TileLang provides a built-in debugging primitive called `T.print` for printing within kernels. Be mindful of concurrency and thread synchronization when using it in GPU code. Below are some examples showing how to print buffers, variables, and other data inside TileLang programs.

1. **Printing an Entire Buffer**

```python
def debug_print_buffer(M=16, N=16):
    # ...existing code...
```

2. **Conditional Printing**

```python
def debug_print_buffer_conditional(M=16, N=16):
    # ...existing code...
```

3. **Printing Thread Indices or Scalar Values**

```python
def debug_print_value_conditional(M=16, N=16):
    # ...existing code...
```

4. **Printing Fragment (Register File) Contents**

```python
def debug_print_register_files(M=16, N=16):
    # ...existing code...
```

5. **Adding a Message Prefix**

```python
def debug_print_msg(M=16, N=16):
    # ...existing code...
```

The output messages will include something like:

```text
msg='hello world' BlockIdx=(0, 0, 0), ThreadIdx=(0, 0, 0): 0
```

### Visual Layout Inference For TileLang
 The **Visual Layout Inference** tool automatically generates visual diagrams that illustrate the mapping between logical indices, thread IDs, and register file locations.

When TileLang performs layout inference, it determines how fragment buffers are distributed across threads.

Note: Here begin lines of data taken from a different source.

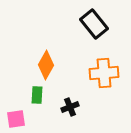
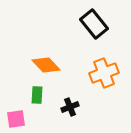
orange diamond: rotated 72 degrees counterclockwise
orange cross: rotated 16 degrees counterclockwise
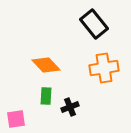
orange cross: moved 5 px up; rotated 12 degrees clockwise
green rectangle: moved 9 px right, 1 px down
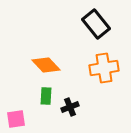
black rectangle: moved 2 px right
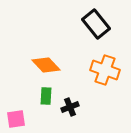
orange cross: moved 1 px right, 2 px down; rotated 28 degrees clockwise
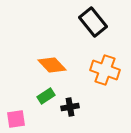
black rectangle: moved 3 px left, 2 px up
orange diamond: moved 6 px right
green rectangle: rotated 54 degrees clockwise
black cross: rotated 12 degrees clockwise
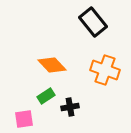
pink square: moved 8 px right
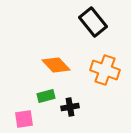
orange diamond: moved 4 px right
green rectangle: rotated 18 degrees clockwise
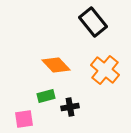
orange cross: rotated 20 degrees clockwise
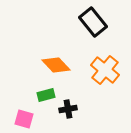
green rectangle: moved 1 px up
black cross: moved 2 px left, 2 px down
pink square: rotated 24 degrees clockwise
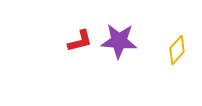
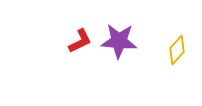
red L-shape: rotated 12 degrees counterclockwise
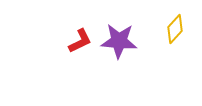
yellow diamond: moved 2 px left, 21 px up
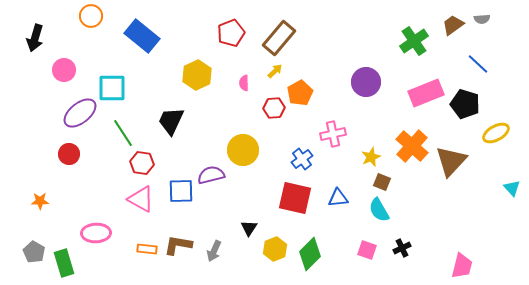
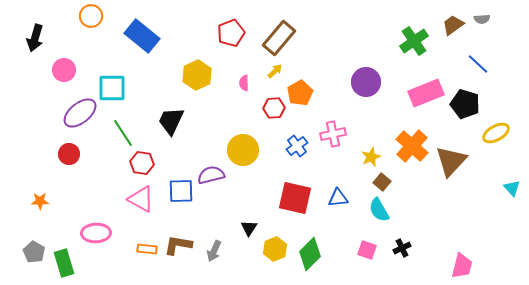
blue cross at (302, 159): moved 5 px left, 13 px up
brown square at (382, 182): rotated 18 degrees clockwise
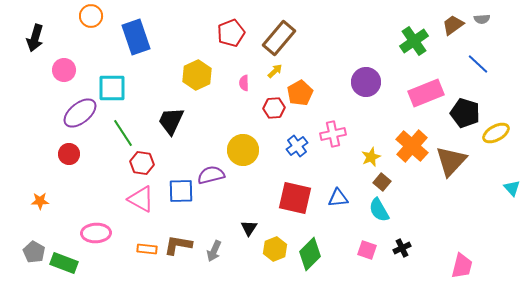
blue rectangle at (142, 36): moved 6 px left, 1 px down; rotated 32 degrees clockwise
black pentagon at (465, 104): moved 9 px down
green rectangle at (64, 263): rotated 52 degrees counterclockwise
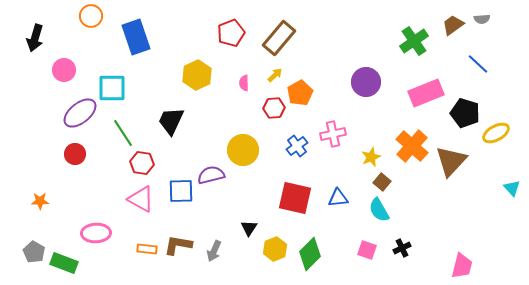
yellow arrow at (275, 71): moved 4 px down
red circle at (69, 154): moved 6 px right
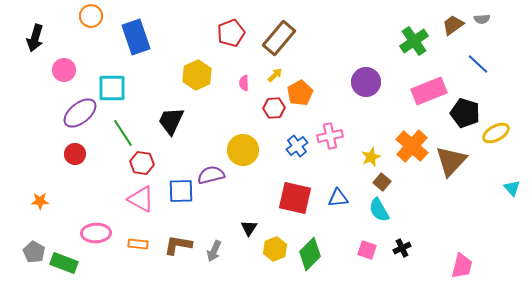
pink rectangle at (426, 93): moved 3 px right, 2 px up
pink cross at (333, 134): moved 3 px left, 2 px down
orange rectangle at (147, 249): moved 9 px left, 5 px up
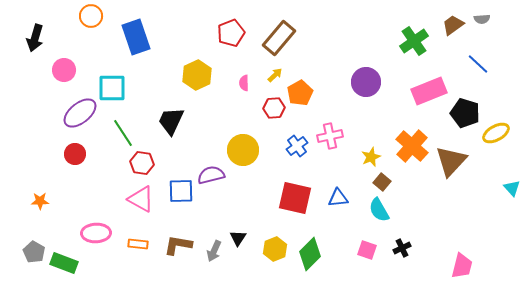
black triangle at (249, 228): moved 11 px left, 10 px down
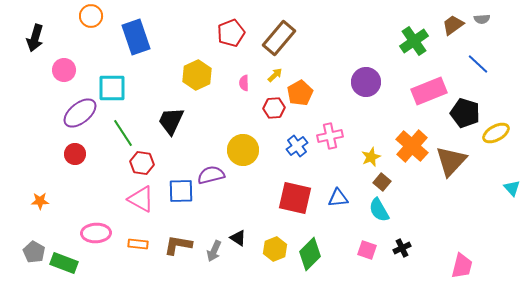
black triangle at (238, 238): rotated 30 degrees counterclockwise
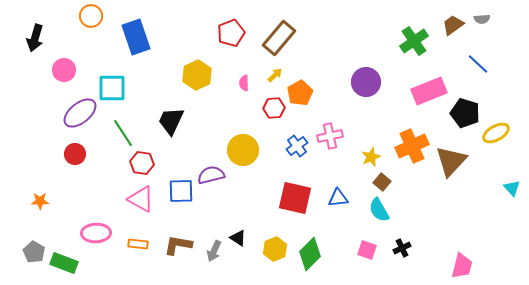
orange cross at (412, 146): rotated 24 degrees clockwise
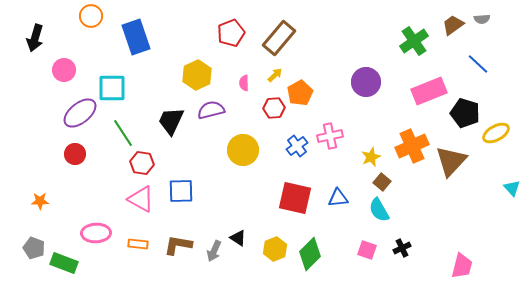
purple semicircle at (211, 175): moved 65 px up
gray pentagon at (34, 252): moved 4 px up; rotated 10 degrees counterclockwise
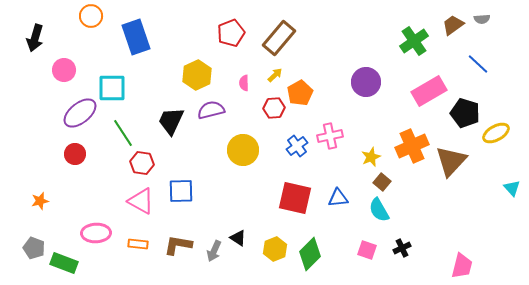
pink rectangle at (429, 91): rotated 8 degrees counterclockwise
pink triangle at (141, 199): moved 2 px down
orange star at (40, 201): rotated 12 degrees counterclockwise
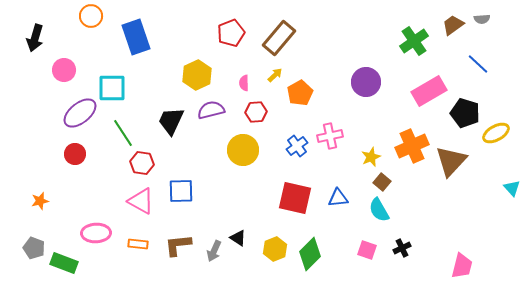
red hexagon at (274, 108): moved 18 px left, 4 px down
brown L-shape at (178, 245): rotated 16 degrees counterclockwise
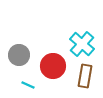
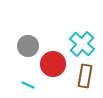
gray circle: moved 9 px right, 9 px up
red circle: moved 2 px up
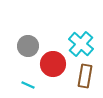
cyan cross: moved 1 px left
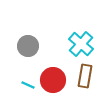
red circle: moved 16 px down
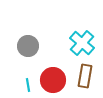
cyan cross: moved 1 px right, 1 px up
cyan line: rotated 56 degrees clockwise
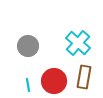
cyan cross: moved 4 px left
brown rectangle: moved 1 px left, 1 px down
red circle: moved 1 px right, 1 px down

The visual layout tool captures this information and generates:
1. **Textual output**: A human-readable description of the layout mapping
2. **Visual diagrams**: Color-coded plots showing the thread-to-data mapping

The visual layout inference tool is controlled through the `TL_LAYOUT_VISUALIZATION_ENABLE` and `TL_LAYOUT_VISUALIZATION_FORMATS` pass configuration. By default, `TL_LAYOUT_VISUALIZATION_ENABLE` is **disabled** to avoid performance overhead during compilation.

When enabled, `TL_LAYOUT_VISUALIZATION_FORMATS` accepts string values to control output formats:
- "txt": Text output only (same as default)
- "all": Generates all formats (TXT, PDF, PNG, SVG)
- "png": Generate PNG format only
- "pdf": Generate PDF format only
- "svg": Generate SVG format only
- "txt,svg": Generate multiple formats (comma-separated) in addition to text output

The output messages of "txt" will include something like:
```
C_local inferenced layout:
  Shape: [32, 32] -> [8]
  Thread: _j // 16 * 64 + _i // 16 * 32 + _i % 8 * 4 + _j % 8 // 2
  Index:  [_j % 16 // 8 * 4 + _i % 16 // 8 * 2 + _j % 2]
```


## Conclusion

By carefully examining intermediate representations (IR) before final code generation—and by leveraging runtime printing through `T.print`—one can quickly diagnose where index calculations, copy logic, or other kernel operations deviate from the intended behavior. This two-pronged approach (inspecting IR transformations and using runtime prints) is often sufficient for resolving generation and correctness issues in TileLang programs.

For advanced performance tuning (e.g., analyzing memory bandwidth or occupancy), more specialized profiling tools such as **Nsight Compute**, **rocProf**, or vendor-specific profilers may be required. Those aspects will be covered in future documents.